1764-06-22, de Voltaire [François Marie Arouet] à Pierre Louis d'Aquin de Château-Lyon.

S'il vous était permis, monsieur, de rendre votre Avant-coureur aussi agréable que vos lettres, il ferait une grande fortune.
Je vous supplie de continuer. J'aurai le plaisir d'avoir de vous ce que vous faites de mieux. Vous me contez très plaisamment des anecdotes fort plaisantes. Ne vous lassez pas, je vous prie; songez que je suis malade. Vous êtes médecin, autant qu'il m'en souvient. Vos lettres sont pour moi une excellente recette.

Je n'ai point lu cette lettre de Jean Jacques dont vous me parlez. Moi, persécuteur! moi, violent persécuteur! C'est Janot lapin à qui on fait accroire qu'il est un foudre de guerre. Il y a deux ans que Jean Jacques, auteur de quelques comédies, s'avisa d'écrire contre la comédie. Je ne sais pas trop bien quelle était sa raison, mais cela n'était guère raisonnable.

Jean Jacques ajouta à cette saillie, celle de m'écrire que je corrompais sa patrie, en faisant jouer la comédie chez moi en France, à deux lieues de Genève.

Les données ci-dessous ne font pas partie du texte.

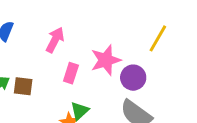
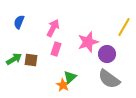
pink rectangle: (71, 73) -> (56, 49), moved

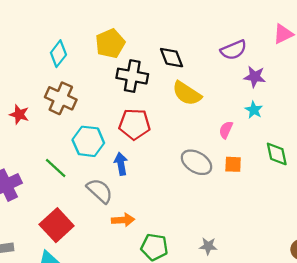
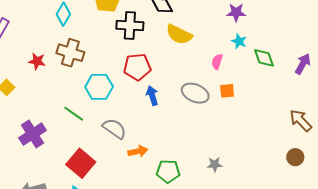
red star: (19, 114) -> (37, 61), moved
green diamond: (277, 154) -> (264, 58), moved
blue arrow: (121, 164) -> (152, 96), moved

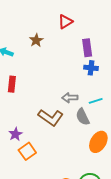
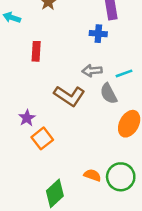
blue cross: (91, 68) -> (98, 34), moved
red rectangle: (12, 84) -> (36, 51), moved

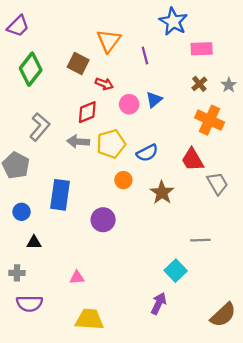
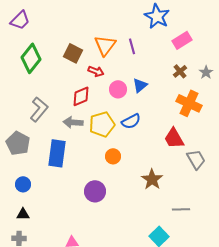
orange triangle: (109, 41) -> (105, 45), moved
pink rectangle: (202, 49) -> (182, 40), turned -30
blue semicircle: (147, 153) -> (131, 121), moved
brown star: (162, 193) -> (152, 179), moved
blue rectangle: (60, 195) -> (57, 153), moved
black triangle: (34, 242) -> (23, 214), moved

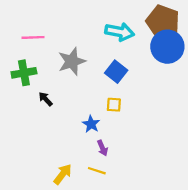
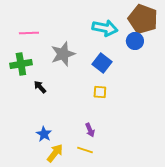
blue circle: (167, 47) -> (135, 41), moved, size x0.6
blue star: (91, 124) -> (44, 134), moved

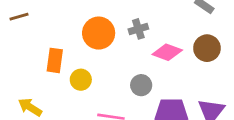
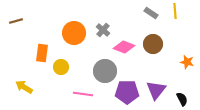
gray cross: (138, 29) -> (103, 30), turned -32
gray circle: (141, 85) -> (105, 71), size x1.5

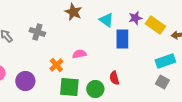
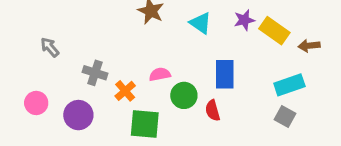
gray cross: (37, 32) -> (95, 73), moved
blue rectangle: (122, 39) -> (225, 74), moved
green circle: (95, 89) -> (184, 95), moved

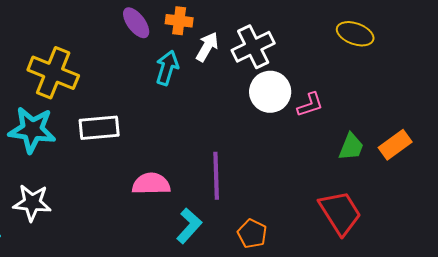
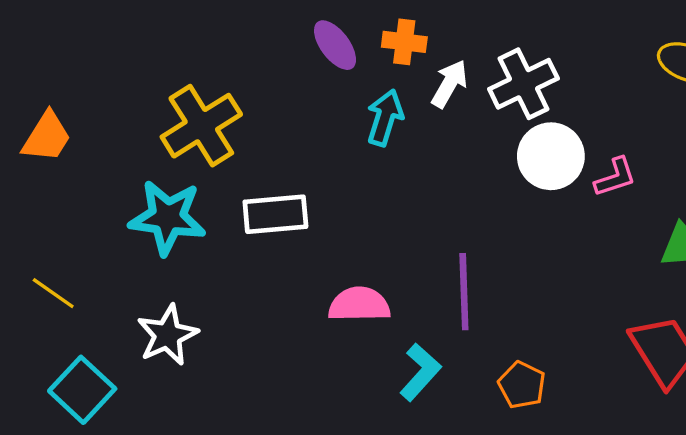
yellow cross: (53, 73) -> (201, 126), turned 36
white star: (32, 203) -> (168, 335), turned -30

Je ne lui fis point de réponse, il s'imagina que j'étais fort piqué contre lui, quoiqu'il dût savoir que les choses absurdes ne peuvent fâcher personne. Croyant donc m'avoir fort offensé, il s'est allé mettre dans la tête que je m'étais vengé, & que j'avais engagé les magistrats de Genève à condamner sa personne & son livre. Cette idée, comme vous le voyez, est encore plus absurde que sa lettre. Que voulez vous? Il faut avoir pitié des infortunés à qui la tête tourne. Il est trop à plaindre pour qu'on puisse se fâcher contre lui.

Permettez moi de souscrire pour votre Avant coureur. Si jamais d'ailleurs, j'obtiens quelque crédit dans le sanhédrin de la comédie, je vous ferai recevoir spectateur, & vous pourrez me siffler à votre aise. Sans cérémonie.